Psoriasis undoubtedly has an overt genetic component to its aetiology (human leukocyte antigens (HLA) Cw6, B13, B17 and B17 have been implicated). However it is truly multifactorial as environmental and immunological factors can contribute to its occurrence.
While the exact mechanism of how this disease occurs is still being worked out, there is discussion surrounding the role of the host immune system in the development of the disease. It has been proposed that there is a stressor (infection, trauma, drugs or idiopathic in most cases) that precipitates large scale activation of T-lymphocytes present in the epidermis (normally found in the strata basale and spinosum). This T-cell activation occurs in response to cytokine release from native keratinocytes. Cytokines also stimulate differentiation of local Langerhans’ cells, which in turn drive the proliferation of T-cells. The excess cytokine and inflammatory mediators in turn upregulates the cell cycle of the keratinocytes such that the epidermis exfoliates every 4 days, as opposed to the typical 26 day cycle. As a consequence of the epidermal hyperplasia, immature cells ascend the layers of the epidermis that have poor intracellular adhesion, as well as poor water barriers.
There are several disorders that can alter the concentration of melanin within the skin. Either congenital or acquired disease may result in an increase in the pigmentation (hyperpigmented) or a decrease in the amount of pigment (hypopigmentation). Albinism is a well known autosomal recessive phenomenon that results in global absence of pigment. The genetic mutation is associated with abnormalities of the tyrosinase enzyme, which is necessary for melanin production.
In addition to the absence of pigment in the integumentary system, patients also lack colour in the iris. The latter significantly affects their visual acuity and results in marked photophobia in these patients. The absence of melanin increases the risk of development of cancers in this patient population.

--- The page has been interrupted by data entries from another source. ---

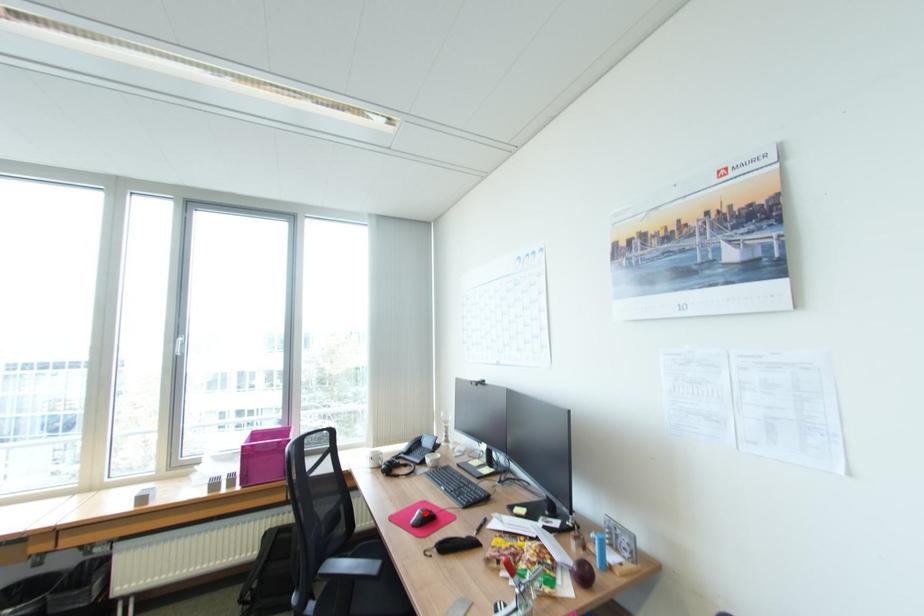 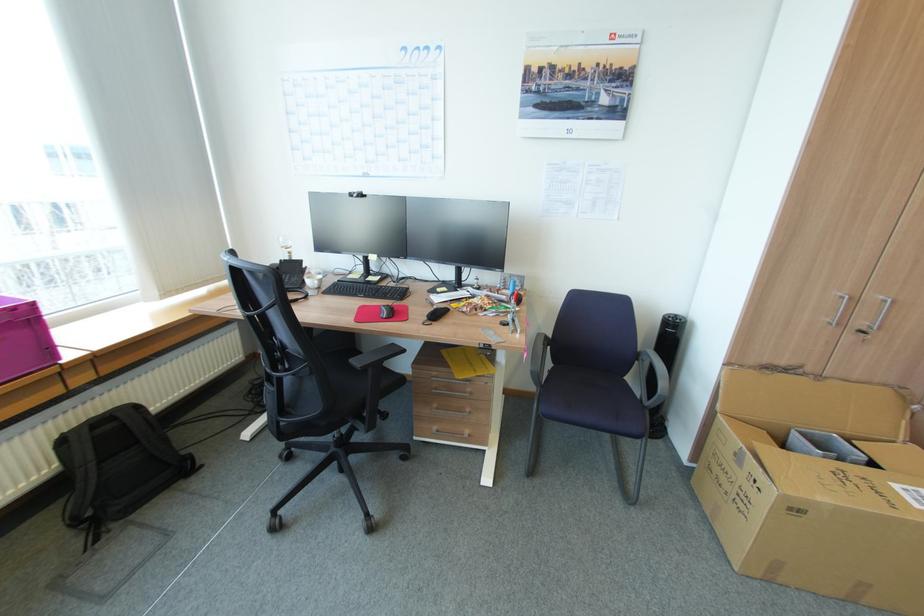 Locate, in the second image, the point that corresponds to the highlighted location in the first image.

(391, 308) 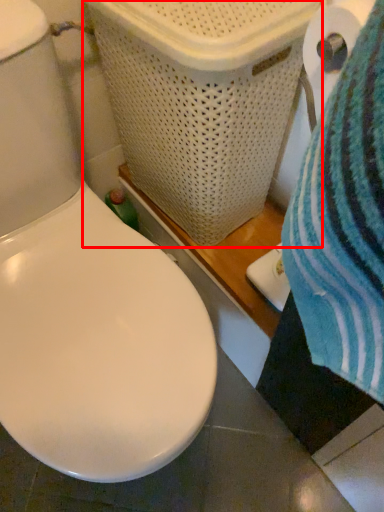 Question: Observing the image, what is the correct spatial positioning of laundry basket (annotated by the red box) in reference to toilet paper?

Choices:
 (A) right
 (B) left

Answer: (B) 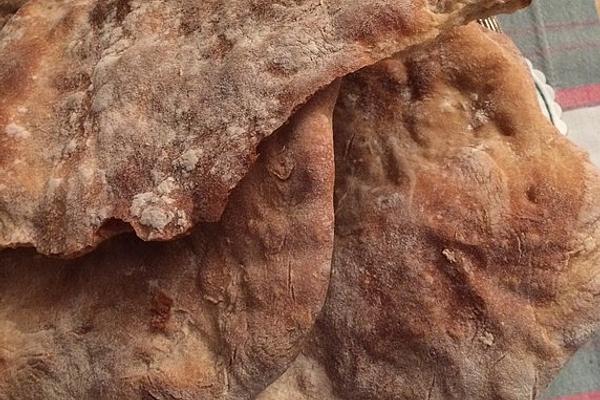 Where is `white ceramic plate`? The height and width of the screenshot is (400, 600). white ceramic plate is located at coordinates (542, 110). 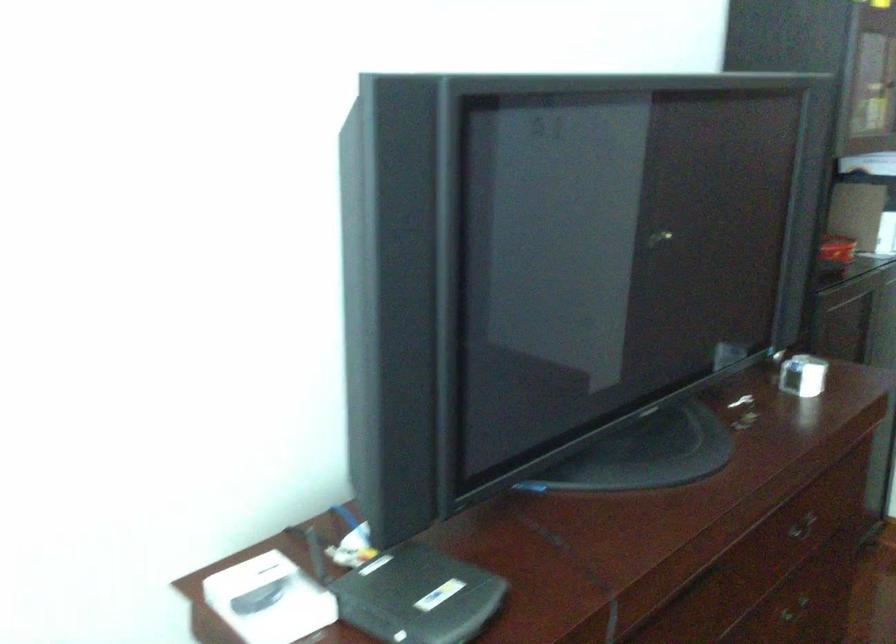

It should also be noted that there is an autosomal dominant variation of albinism known as piebaldism or partial albinism. These patients have characteristic patches of depigmented skin along with a patch of white hair in the front of their heads. In both cases, there is no cure. However, patients with albinism should be monitored regularly for cutaneous malignancies and should use UV protection (no less than sun protection factor [SPF] 30).
Although unlikely, piebaldism should not be confused with vitiligo. The latter is thought to results from an autoimmune reaction against melanocytes, resulting in well demarcated patches of depigmentation. However, the definitive pathophysiology is unknown. The patches usually arise in periorificial areas (i.e. around the eyes, mouth, nipples, umbilicus and anogenital orifices) as well as at the tips of fingers and toes. The depigmentation can arise in other areas of the body. In some cases, patients with vitiligo also have another autoimmune disorder (i.e. Grave’s disease, pernicious anemia or myasthenia gravis, to name a few). While some patients spontaneously regain pigment in the affected areas, others require treatment that is not universally successful. They will require photoprotection in affected areas. Some individuals benefit from very potent topical steroids, while others settle for cosmesis. Some individuals with extensive vitiligo (like the late king of pop - Michael Jackson) resort to bleaching normally pigmented skin to achieve homogeneity.